My Grandfather was a Gentleman Farmer, one of his farming legacies laid quietly
hidden beneath an embroidered meadow of Queen Anne’s Lace, golden rod, burdock
and sumac bushes. Here, the typography was either furrowed, if you were a pessimist
or moulded into ridges, if you were an optimist. Walking through this meadow one
would swell and sink every 8 feet or so because this was the landscape of an old
vineyard.
In August the air was as thinly blue as skim milk and so hot that the meadow
appeared translucent, the line that separated the land from the sky was nearly
seamless. Edward Andrews created earthly boundaries leaving rows of trees
uncultivated for property divisions and wild life shelter. On the southern boundary,
the trees border a ravine which was created by the flooding and waning of a creek
that bisected the land. White tail deer created paths almost imperceptible to us; one
trail cut through the back woods then followed the ravine before gingerly heading
down a steep slop.

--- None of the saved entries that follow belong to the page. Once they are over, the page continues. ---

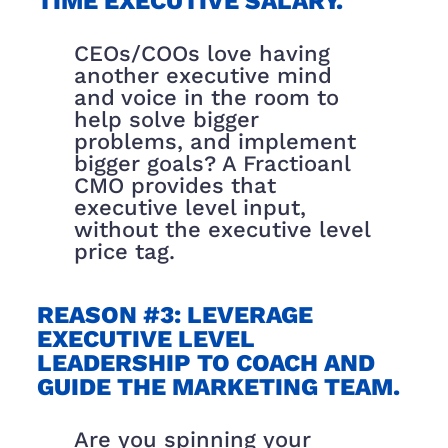
TIME EXECUTIVE SALARY.
CEOs/COOs love having
another executive mind
and voice in the room to
help solve bigger
problems, and implement
bigger goals? A Fractioanl
CMO provides that
executive level input,
without the executive level
price tag.
REASON #3: LEVERAGE
EXECUTIVE LEVEL
LEADERSHIP TO COACH AND
GUIDE THE MARKETING TEAM.
Are you spinning your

At the bottom, a cluster of Hawthorne trees now grown woody and
dense dropped small misshapen apples for the deer to eat before they continued to
their watering hole. My Father, diligently, over time, followed these trails and hacked
out paths wide enough for a stealth electric golf cart to pass. Mandrake plants grew so
neatly along the well worn path that bordered the ravine one wondered if a human
hand had intervened in the landscaping. These plants and their folklore so fascinated
me that it was some time before I discovered the Conjoined Trees. These two trees left
unpruned had matured entwined, their trunks becoming one. I did not know them
when they took in carbon dioxide, leafed and flowered. Now hollowed out by disease
and insects this eternal coupling kept standing while other trees in the woods died, fell
and decayed around them. Supporting each other they had been standing for over a
hundred years. I have always ascribed male and female features to this tree – a female
hip, a single breast, a male areola, a thick muscular arm and a slender female arm. A
hollowed out face was surrounded by stringy bark hair and was cropped shoulder
length. And then, there was a shared heart. This tree is undeniably mythical to me, it
holds some truths about life and eternal love.